Despite deep set concerns about the impact of the pandemic on international education – with warnings of a “financial abyss” and years to recover – the crisis didn’t actually turn out to be quite that bad. Unbelievably, the UK saw record numbers of international students arrive for study. 

It came as a surprise – certainly a relief – to many in the sector. “I was slightly surprised,” said Amy, “but the signs were there. For a start, the UK didn’t close our borders, and we also have a graduate route opening in April 2021.

“It also underlines that quite a lot of international students were not prepared to put their plans on hold, and weren’t prepared to study entirely online.”

The golden age of international education?

So with this good news, and with some political tensions finally settling, are we approaching a golden age for international education?

“I don’t necessarily think it’s going to be a golden age,” said Amy, “but I do think it’s going to be an interesting opportunity. Those universities that can navigate effectively and innovatively have the potential to do very well.”

And Amy and The PIE are closely following the trends that will define the years to come in international education. 
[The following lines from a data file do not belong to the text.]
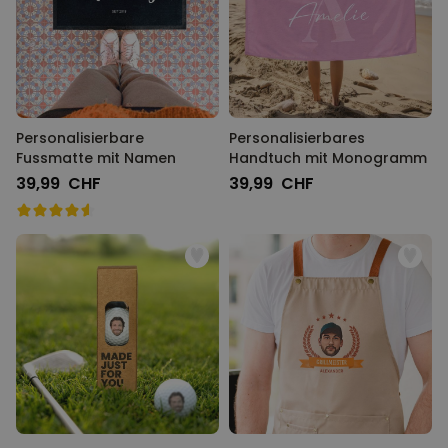
Personalisierbare
Personalisierbares
Fussmatte mit Namen
Handtuch mit Monogramm
39,99 CHF
39,99 CHF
“There’s so much innovation and investment into third party providers, platforms like Unibuddy. There’s been a huge amount of change and activity in that space in the last year, which I think is interesting and is sure to impact the sector.

“Transnational education will become more popular. Students are going to have really interesting opportunities to study one year in China and then complete in New Zealand or one year in Vietnam and then top up in the UK. That will be a big challenger to traditional full post-grad or undergrad experiences.”

And as new countries grow in popularity for international students, Amy says the ‘traditional players’ should see it as an opportunity – not a threat. 

“India is the big one with their national education plan this coming out this year. India is the big country where there’s going to be a lot more opportunity to work collaboratively. I was speaking to an agent last week who said that Poland, Ukraine and Cyprus are all increasingly interesting for his clients. Estonia is doing some really interesting work.

“There’s a lot of other destinations too. There’s a huge opportunity to work collaboratively here.”

Innovation and collaboration will prove key for institutions that look to continue to succeed in international education. And, says Amy, “International education is super connected as a global sector,” so educators should take every opportunity to learn from one another – including by reading The PIE News!